--- START ---
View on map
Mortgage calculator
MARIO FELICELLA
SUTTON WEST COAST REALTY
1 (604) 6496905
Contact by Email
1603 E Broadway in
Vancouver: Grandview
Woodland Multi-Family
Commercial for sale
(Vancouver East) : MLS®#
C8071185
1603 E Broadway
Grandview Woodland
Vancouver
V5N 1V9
--- END ---
Task description:
Please extract exactly, and only, the lines from the line containing "(Vancouver East) : MLS®#" through the last line of the records.

Answer section:
(Vancouver East) : MLS®#
C8071185
1603 E Broadway
Grandview Woodland
Vancouver
V5N 1V9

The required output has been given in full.